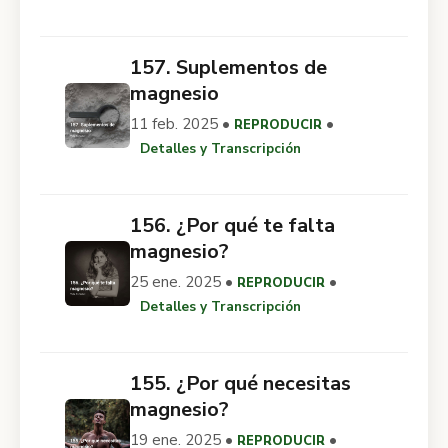
157. Suplementos de
magnesio
11 feb. 2025 •
•
REPRODUCIR
Detalles y Transcripción
156. ¿Por qué te falta
magnesio?
25 ene. 2025 •
•
REPRODUCIR
Detalles y Transcripción
155. ¿Por qué necesitas
magnesio?
19 ene. 2025 •
•
REPRODUCIR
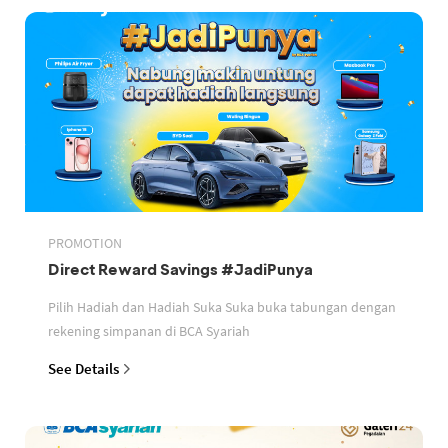
PROMOTION
Direct Reward Savings #JadiPunya
Pilih Hadiah dan Hadiah Suka Suka buka tabungan dengan
rekening simpanan di BCA Syariah
See Details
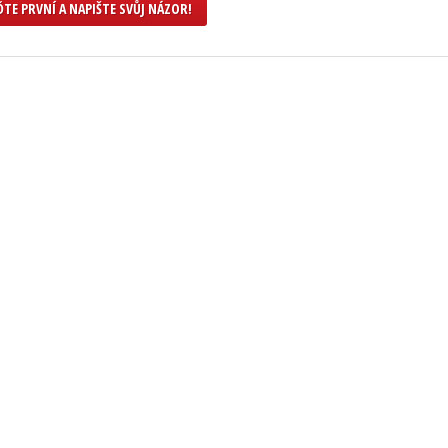
TE PRVNÍ A NAPIŠTE SVŮJ NÁZOR!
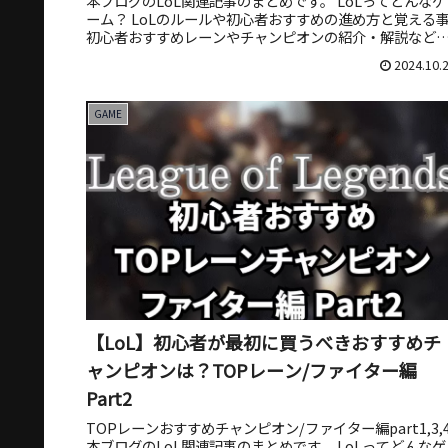
本ブログのLoL関連記事のまとめです。 LoLってどんなゲ
ーム？ LoLのルールや初心者おすすめの進め方と覚える
初心者おすすめレーンやチャンピオンの紹介・解説など
紹介して...
2024.10.
GAME
【LoL】初心者が最初に買うべきおすすめチ
ャンピオンは？TOPレーン/ファイター編
Part2
TOPレーンおすすめチャンピオン/ファイター編part1,3,
本ブログのLoL関連記事のまとめです。 LoLってどんなゲ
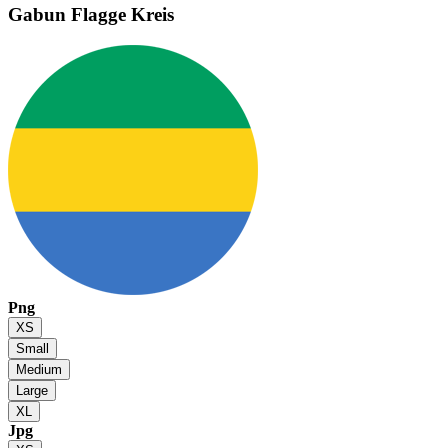
Gabun Flagge
Kreis
Png
XS
Small
Medium
Large
XL
Jpg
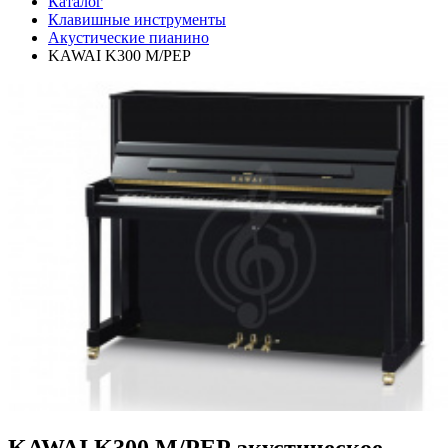
Каталог
Клавишные инструменты
Акустические пианино
KAWAI K300 M/PEP
KAWAI K300 M/PEP акустическое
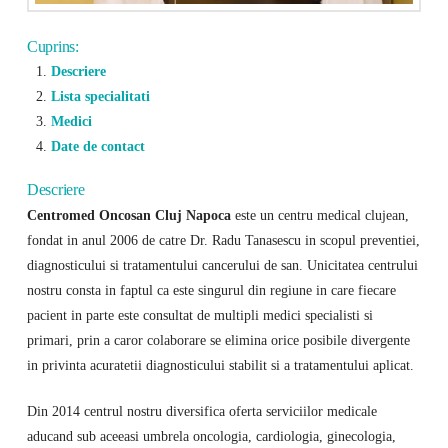
Cuprins:
Descriere
Lista specialitati
Medici
Date de contact
Descriere
Centromed Oncosan Cluj Napoca
este un centru medical clujean,
fondat in anul 2006 de catre Dr. Radu Tanasescu in scopul preventiei,
diagnosticului si tratamentului cancerului de san. Unicitatea centrului
nostru consta in faptul ca este singurul din regiune in care fiecare
pacient in parte este consultat de multipli medici specialisti si
primari, prin a caror colaborare se elimina orice posibile divergente
in privinta acuratetii diagnosticului stabilit si a tratamentului aplicat.
Din 2014 centrul nostru diversifica oferta serviciilor medicale
aducand sub aceeasi umbrela oncologia, cardiologia, ginecologia,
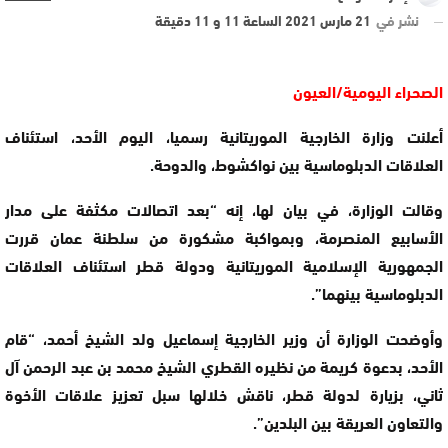
نشر في
21 مارس 2021 الساعة 11 و 11 دقيقة
الصحراء اليومية/العيون
أعلنت وزارة الخارجية الموريتانية رسميا، اليوم الأحد، استئناف
العلاقات الدبلوماسية بين نواكشوط، والدوحة.
وقالت الوزارة، في بيان لها، إنه “بعد اتصالات مكثفة على مدار
الأسابيع المنصرمة، وبمواكبة مشكورة من سلطنة عمان قررت
الجمهورية الإسلامية الموريتانية ودولة قطر استئناف العلاقات
الدبلوماسية بينهما”.
وأوضحت الوزارة أن وزير الخارجية إسماعيل ولد الشيخ أحمد، “قام
الأحد، بدعوة كريمة من نظيره القطري الشيخ محمد بن عبد الرحمن آل
ثاني، بزيارة لدولة قطر، ناقش خلالها سبل تعزيز علاقات الأخوة
والتعاون العريقة بين البلدين”.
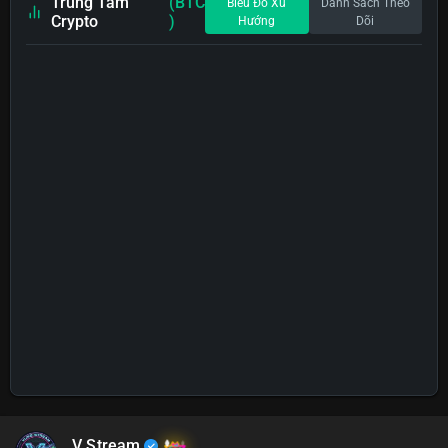
Trung Tâm
(BTC
Biểu Đồ Xu
Danh Sách Theo
Crypto
)
Hướng
Dõi
V Stream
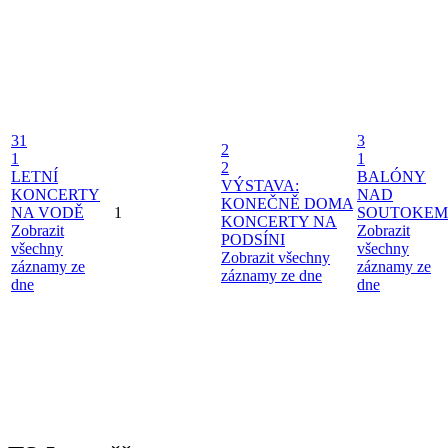
31
3
2
1
1
2
LETNÍ
BALÓNY
VÝSTAVA:
KONCERTY
NAD
KONEČNĚ DOMA
NA VODĚ
1
SOUTOKEM
KONCERTY NA
Zobrazit
Zobrazit
PODSÍNI
všechny
všechny
Zobrazit všechny
záznamy ze
záznamy ze
záznamy ze dne
dne
dne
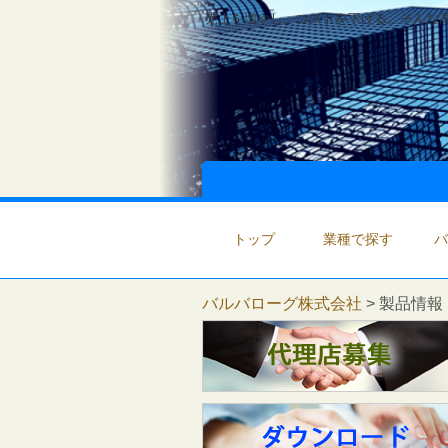
売上を増やし、コストを下げる。そんな高
トップ
業種で探す
バ
バルバローグ株式会社
>
製品情報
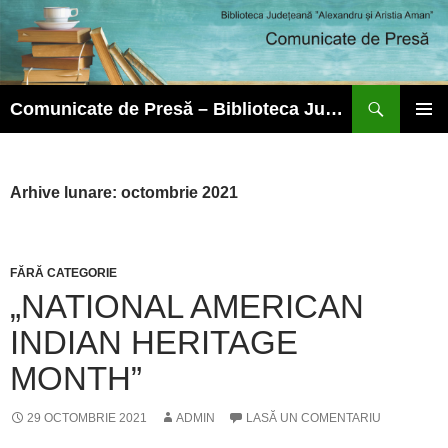
Caută
Comunicate de Presă – Biblioteca Județeană ”Alexandru și Aristia Aman”
SARI
MENIU
LA
PRINCI
CONȚINUT
Arhive lunare: octombrie 2021
FĂRĂ CATEGORIE
„NATIONAL AMERICAN
INDIAN HERITAGE
MONTH”
29 OCTOMBRIE 2021
ADMIN
LASĂ UN COMENTARIU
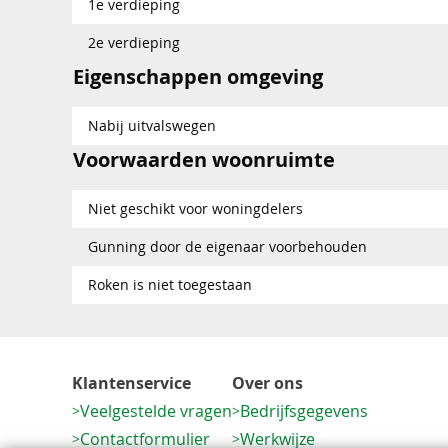
1e verdieping
2e verdieping
Eigenschappen omgeving
Nabij uitvalswegen
Voorwaarden woonruimte
Niet geschikt voor woningdelers
Gunning door de eigenaar voorbehouden
Roken is niet toegestaan
Klantenservice
Over ons
Veelgestelde vragen
Bedrijfsgegevens
Contactformulier
Werkwijze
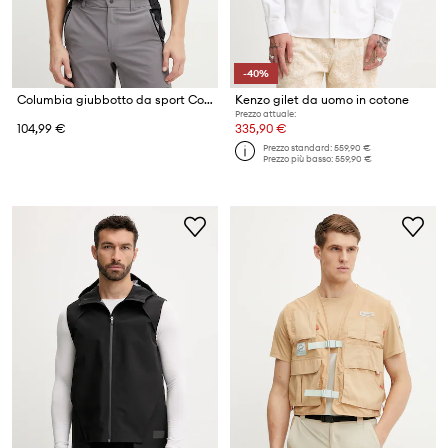
-40%
Columbia giubbotto da sport Cove Beach
Kenzo gilet da uomo in cotone
Prezzo attuale:
104,99 €
335,90 €
Prezzo standard:
559,90 €
Prezzo più basso:
559,90 €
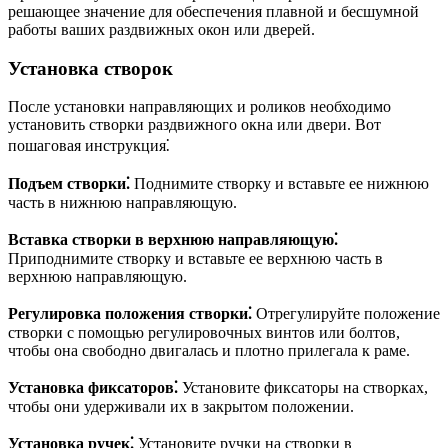
решающее значение для обеспечения плавной и бесшумной
работы ваших раздвижных окон или дверей.
Установка створок
После установки направляющих и роликов необходимо
установить створки раздвижного окна или двери. Вот
пошаговая инструкция⁚
Подъем створки⁚
Поднимите створку и вставьте ее нижнюю
часть в нижнюю направляющую.
Вставка створки в верхнюю направляющую⁚
Приподнимите створку и вставьте ее верхнюю часть в
верхнюю направляющую.
Регулировка положения створки⁚
Отрегулируйте положение
створки с помощью регулировочных винтов или болтов,
чтобы она свободно двигалась и плотно прилегала к раме.
Установка фиксаторов⁚
Установите фиксаторы на створках,
чтобы они удерживали их в закрытом положении.
Установка ручек⁚
Установите ручки на створки в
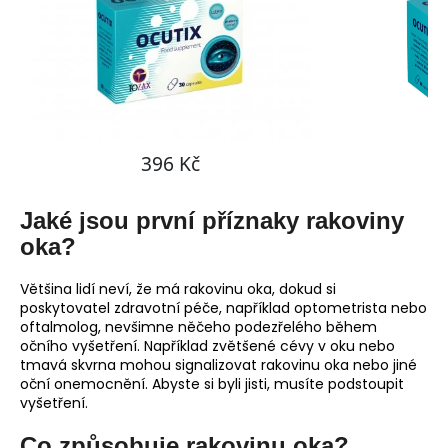
Jaké jsou první příznaky rakoviny
oka?
Většina lidí neví, že má rakovinu oka, dokud si
poskytovatel zdravotní péče, například optometrista nebo
oftalmolog, nevšimne něčeho podezřelého během
očního vyšetření. Například zvětšené cévy v oku nebo
tmavá skvrna mohou signalizovat rakovinu oka nebo jiné
oční onemocnění. Abyste si byli jisti, musíte podstoupit
vyšetření.
Co způsobuje rakovinu oka?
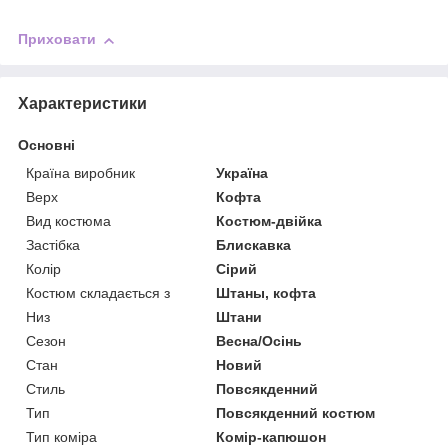
Приховати
Характеристики
Основні
Країна виробник
Україна
Верх
Кофта
Вид костюма
Костюм-двійка
Застібка
Блискавка
Колір
Сірий
Костюм складається з
Штаны, кофта
Низ
Штани
Сезон
Весна/Осінь
Стан
Новий
Стиль
Повсякденний
Тип
Повсякденний костюм
Тип коміра
Комір-капюшон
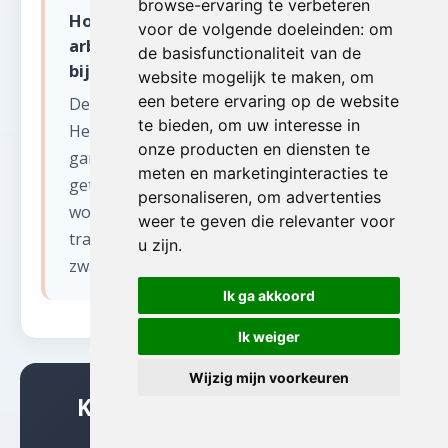
browse-ervaring te verbeteren
Hoe gaan jullie om met oude
voor de volgende doeleinden:
om
arbeiderswoningen in Henegouwen
de basisfunctionaliteit van de
bij verhuizen?
website mogelijk te maken
,
om
een betere ervaring op de website
De typische arbeiderswoningen in
te bieden
,
om uw interesse in
Henegouwen hebben vaak smalle
onze producten en diensten te
gangen en steile trappen. Ons team is
meten en marketinginteracties te
getraind om efficiënt te werken in dit type
personaliseren
,
om advertenties
woningen. Wij beschermen de muren en
weer te geven die relevanter voor
trapleuningen tijdens het transport van
u zijn
.
zware stukken.
Ik ga akkoord
Ik weiger
Wijzig mijn voorkeuren
Klaar om te beginnen met
verhuizen in Aulnois?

» Exercise aim:
Lines from the one holding "weer te geven die relevanter voor" through the last line of the material are to be repeated exactly; no other lines belong in the answer.

» Task output:
weer te geven die relevanter voor
trapleuningen tijdens het transport van
u zijn
.
zware stukken.
Ik ga akkoord
Ik weiger
Wijzig mijn voorkeuren
Klaar om te beginnen met
verhuizen in Aulnois?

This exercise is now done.